第677話 季節限定をすべきか
ポーションパンだけじゃなく、『パン屋』としても営業している『スバル』だけど。
他のパン屋さんたちも、営業の持ち直しが安定してきた今こそ!!
二年目に突入のために、各自『競い合える』ってことがアイスパンで判明出来たのだから……季節限定品を僕のところでも作ろうと思うんだ!!
(ポーションパンになっちゃうのは仕方ないにしても、欲しい人は買ってくれるし)
値上げ必須の効能が高い方はギルド販売に切り替わったし……次は、通常商品以外のことだ。
目玉商品とも言い難いけど、旬の食材を使った料理と同じく……旬の野菜や果物でパンを作る試み!!
季節の変わり目のパンを作っていくのも、大事だもんね?
「とは言っても、秋……芋系と木の実系?」
芋とかぼちゃは一旦、ポンデケージョにしたけど。甘い系は無限に出来るから……そっちは保留。
僕が作ってみたいのは、『栗』だけど……手作りでグラッセやクリームを作ったことがない。ミハイムさんに、クリームを卸してもらうことも可能かもしれないけど……ケーキ屋さんでもそれで忙しくなってたら、大変だろうから却下。
「うーん。それだと、スイートポテト」
さつまいもの在庫はギルドだと異様に増えそうな気配らしく、むしろ消費して欲しいらしい。しかしながら、パンにするとなると……で、候補を絞っていくしかない。
・タルト風(生地はパイ)
・あんぱんぽく
・まるごと芋だけで作る
最後はミハイムさんへの提案ぽくもなったけど……全部作ったら、芋だけはポーション化にはならなかった。
「え? いいの? こんな美味しいの、僕の店で売る方にして」
「お菓子専門の方がいいと思って」
試食とレシピを渡せば、ミハイムさんはびっくりしたけど喜んでもくれた。逆にこっちには、かぼちゃのキッシュで具材を面白く変えたのはどうかのアドバイスをもらえました!!
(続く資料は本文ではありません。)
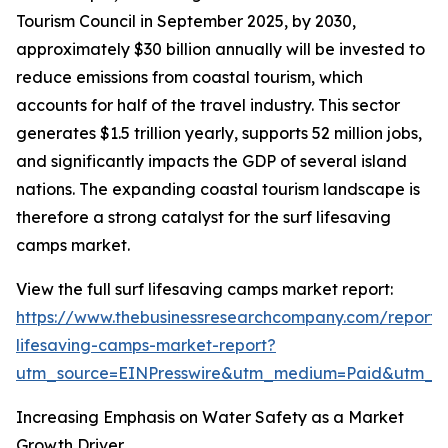
Tourism Council in September 2025, by 2030,
approximately $30 billion annually will be invested to
reduce emissions from coastal tourism, which
accounts for half of the travel industry. This sector
generates $1.5 trillion yearly, supports 52 million jobs,
and significantly impacts the GDP of several island
nations. The expanding coastal tourism landscape is
therefore a strong catalyst for the surf lifesaving
camps market.
View the full surf lifesaving camps market report:
https://www.thebusinessresearchcompany.com/report/s
lifesaving-camps-market-report?
utm_source=EINPresswire&utm_medium=Paid&utm_
Increasing Emphasis on Water Safety as a Market
Growth Driver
「こういう意見交換いいね? サファのとこだとちょっと違うけど」
「適材適所ですしね」
「だね」
「あ、でも……かぼちゃをペーストにしたりして、味付けを塩っぱいのにすれば」
「わ! いいね!! 教えてあげようよ!!」
と言うことで、サファさんに魔法蝶を飛ばしてみたら……返事の代わりに、本人が来ちゃった。
「そのレシピ! 詳しく知りたい!!」
と言うことで、パン屋同士の定例会議みたいなのを時々することになって。
生産ギルドへ行った時に、ロイズさんからは『商会』をいずれ組んではどうかと言われた。
「適材適所もいいが、連携が取れた組合もいいもんだろ?」
「……ですね」
前世じゃお店とか会社って、夢の夢かと思っていたけど……今はそれが現実だし、ひとりじゃないんだと思えるから色んな人たちに頼ろうって言えるんだ!